= Larry Fleisher =

American attorney and sports agent

Lawrence Fleisher (September 26, 1930 – May 4, 1989) was an American attorney and sports agent.

Born in The Bronx, New York, Fleisher, a 1953 graduate of Harvard Law School, at the request of professional basketball player Tom Heinsohn, helped found the National Basketball Association Players’ Association, of which he would serve as president from 1962 to 1968, during which time pensions, minimum salaries, and disability pay were secured for the membership.

For 19 additional years, Fleisher would continue to serve, without salary, as general counsel for the Players’ Association, arguing before U.S. Congress and the National Labor Relations Board to gain players the right of free agency, which right was eventually won in 1976.

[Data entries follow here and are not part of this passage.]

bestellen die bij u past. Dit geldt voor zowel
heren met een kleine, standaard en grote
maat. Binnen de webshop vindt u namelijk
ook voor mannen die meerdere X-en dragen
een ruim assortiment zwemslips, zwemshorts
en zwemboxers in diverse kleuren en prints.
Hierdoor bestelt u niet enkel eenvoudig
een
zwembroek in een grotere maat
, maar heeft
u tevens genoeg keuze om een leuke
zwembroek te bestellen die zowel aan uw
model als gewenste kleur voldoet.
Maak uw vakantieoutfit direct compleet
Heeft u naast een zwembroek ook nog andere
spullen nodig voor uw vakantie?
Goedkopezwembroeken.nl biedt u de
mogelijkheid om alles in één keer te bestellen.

Having guided players to the American Basketball Association in the late 1960s, Fleisher later helped broker the merger between the ABA and NBA and worked to set up relationships between the NBA and professional leagues in Europe and South America; he would represent little-known foreign players as well as established American stars, including Bill Bradley, John Havlicek, Bob Lanier, Willis Reed, and Jerry West, and, in an effort to promote basketball globally, would lead his clients on playing tours to Europe, South America, and Asia.

Prior to his 1987 retirement, Fleisher helped broker a labor agreement that installed a salary cap on NBA franchises and provided for penalties for players caught using hard drugs.

He died from a heart attack after playing squash at the New York Athletic Club.

In recognition of his achievements in the game of basketball, Fleisher was inducted into the Basketball Hall of Fame as a contributor in 1991.